Indigenous knowledge is a form of science

Accepted scientific expertise which is Western, standardised and homogenous has always been an important part of growth and development plans of countries within the world.
This leaves indigenous knowledge – the vast body of scientific expertise developed in diverse societies and cultures – discounted and ignored.
The education, lifestyle and ignorance of African leaders, even their rejection of indigenous knowledge is affecting African countries in their ability to solve problems. African countries are doing themselves a great disservice by neglecting the problem-solving and enriching potential of their own traditions of science, which are locally valid and accepted.
Permanent Secretary in the Zimbabwe’s Ministry of Science and Technology, Professor Francis Gudyanga notes: “Indigenous knowledge is a knowledge system distilled from generations of scientific work anchored in rural and tribal communities.
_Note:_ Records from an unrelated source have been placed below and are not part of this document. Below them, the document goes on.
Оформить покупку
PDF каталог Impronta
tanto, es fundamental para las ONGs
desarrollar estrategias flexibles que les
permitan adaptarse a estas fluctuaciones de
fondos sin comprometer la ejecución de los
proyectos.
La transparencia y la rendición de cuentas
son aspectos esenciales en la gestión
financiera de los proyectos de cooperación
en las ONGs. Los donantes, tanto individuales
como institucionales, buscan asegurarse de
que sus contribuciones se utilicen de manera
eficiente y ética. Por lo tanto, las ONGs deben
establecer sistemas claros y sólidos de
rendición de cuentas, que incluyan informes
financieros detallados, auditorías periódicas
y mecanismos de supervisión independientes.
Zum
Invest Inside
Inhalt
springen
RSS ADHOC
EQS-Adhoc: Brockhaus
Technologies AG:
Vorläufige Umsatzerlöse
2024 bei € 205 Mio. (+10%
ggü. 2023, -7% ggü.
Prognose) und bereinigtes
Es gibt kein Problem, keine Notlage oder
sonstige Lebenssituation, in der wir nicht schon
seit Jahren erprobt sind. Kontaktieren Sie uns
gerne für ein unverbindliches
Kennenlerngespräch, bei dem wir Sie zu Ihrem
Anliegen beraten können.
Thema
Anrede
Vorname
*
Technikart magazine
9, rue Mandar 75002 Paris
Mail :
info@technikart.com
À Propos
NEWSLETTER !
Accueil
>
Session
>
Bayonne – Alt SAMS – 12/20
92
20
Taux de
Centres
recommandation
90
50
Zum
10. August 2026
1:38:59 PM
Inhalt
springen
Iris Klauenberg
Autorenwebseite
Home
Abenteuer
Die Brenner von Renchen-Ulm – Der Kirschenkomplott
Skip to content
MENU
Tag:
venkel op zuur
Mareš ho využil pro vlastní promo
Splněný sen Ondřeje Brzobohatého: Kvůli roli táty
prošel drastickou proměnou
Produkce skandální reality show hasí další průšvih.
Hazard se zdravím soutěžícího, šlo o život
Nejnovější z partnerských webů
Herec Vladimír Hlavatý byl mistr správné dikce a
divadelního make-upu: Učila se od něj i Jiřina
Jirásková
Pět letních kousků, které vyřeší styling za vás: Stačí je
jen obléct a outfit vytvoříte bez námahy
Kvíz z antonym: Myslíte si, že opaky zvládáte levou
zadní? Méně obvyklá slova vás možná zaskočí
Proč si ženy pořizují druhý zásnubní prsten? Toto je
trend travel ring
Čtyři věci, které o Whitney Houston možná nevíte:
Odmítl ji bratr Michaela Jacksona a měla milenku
“It mainly involves traditional knowledge and therefore is different to the Western system of empirical, lab-based science.”
Importantly, indigenous knowledge is valid and effective. It is a form of science and it should not be ignored.
Professor Gudyanga adds: “Although indigenous knowledge is passed orally from generations to generations, it should be documented.
“Indigenous products must be subjected to credible research and people must not make false claims about their efficacy or safety, otherwise they lose their credibility.”
Accordingly, countries within and across the African continent should treat indigenous knowledge as a form of science mainly in the area of health where most countries have a lot of medicinal plants.
Sadly, despite Africa having a vast repertoire of indigenous medicine, its healthcare system is based on Western-style medicine, which is expensive and difficult to take into remote villages.
Suman Sahai, Indian scientist, founder and chair of Gene Campaign, an organisation dedicated to the conservation of genetic resources and indigenous knowledge, and to working towards ensuring food, nutrition and livelihood security for rural and tribal communities concurs.
 “Indigenous knowledge has been fine-tuned over millennia, but developing countries ignore it; it is myopic to rely on just one form of scientific expertise.”
Sahai believes the time in now to stop discounting traditional expertise and make use of this vast and valuable resource.
“It is time to recognise that there are different kinds of sciences and scientific expertise, and that all of them should be used for development and problem-solving.
“Since indigenous knowledge includes knowledge accumulated over thousands of years, it is wise to make it particularly useful for problem-solving,’ Sahai says.
Stakeholders in the science and technology field should therefore explore and exploit this whole area of traditional knowledge so that the continent benefits from its flora and fauna.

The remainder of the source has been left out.